On his nationally syndicated radio talk show “The Mark Levin Show” on Wednesday, host and American lawyer Mark Levin challenged other lawyers and members of academia to show him evidence that “birthright citizenship was enshrined in the 14th Amendment.”
“I challenge you, all those who have a different view from me, in academia, practicing lawyers or former federal this or former that, I challenge you to show me the evidence in the 1860s that supports your position that birthright citizenship was enshrined in the 14th Amendment,” Levin said. “Just give us one piece of evidence.”
Levin’s remarks came after President Donald Trump announced his intention to issue an executive order ending birthright citizenship for children of illegal immigrants, on the grounds that the 14th Amendment does not apply to illegal immigrants.
Below is a transcript of Levin’s remarks from his show on Wednesday:
“The history of this amendment is not in dispute. It’s not in doubt. It's not up for debate. So, what changed?
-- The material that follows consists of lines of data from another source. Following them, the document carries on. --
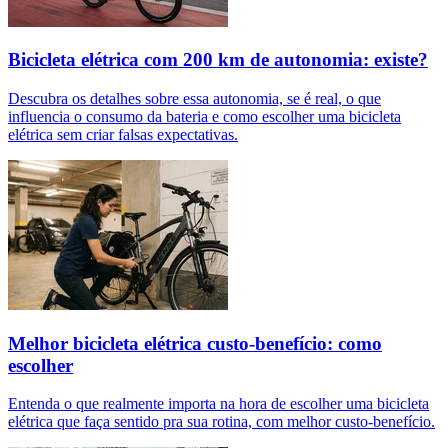
Bicicleta elétrica com 200 km de autonomia: existe?
Descubra os detalhes sobre essa autonomia, se é real, o que
influencia o consumo da bateria e como escolher uma bicicleta
elétrica sem criar falsas expectativas.
Melhor bicicleta elétrica custo-benefício: como
escolher
Entenda o que realmente importa na hora de escolher uma bicicleta
elétrica que faça sentido pra sua rotina, com melhor custo-benefício.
Nothing in the Constitution changed. Nothing legally changed, as a matter of statutory law.
“In the 1960s, the bureaucracy, under the great deal, decided to confer citizenship on babies born of illegal aliens in this country. And now we’re told, in order to reverse that, the president of the United States has to push for a constitutional amendment, or Congress has to pass a statute. But he’s not allowed to reverse what the bureaucracy did in the 1960s with an executive order. How insane is that?
“I challenge you, all those who have a different view from me, in academia, practicing lawyers or former federal this or former that, I challenge you to show me the evidence in the 1860s that supports your position that birthright citizenship was enshrined in the 14th Amendment. Just give us one piece of evidence. I challenge you to show me any statutory authority where Congress intended and, in fact, affirmatively granted birthright citizenship to the children of illegal aliens. And I challenge you to explain, in some kind of coherent way, how something that is done by the federal bureaucracy cannot be undone by the president directing the federal bureaucracy, which is what an executive order is.
“Now, if you’ll tell me he’d have a stronger case if it was a statute, he’s not going to get a statute, and I don’t understand why that’s a stronger case. If it’s your position that it’s enshrined in the Constitution, then nothing can change it but a constitutional amendment, which will never happen.”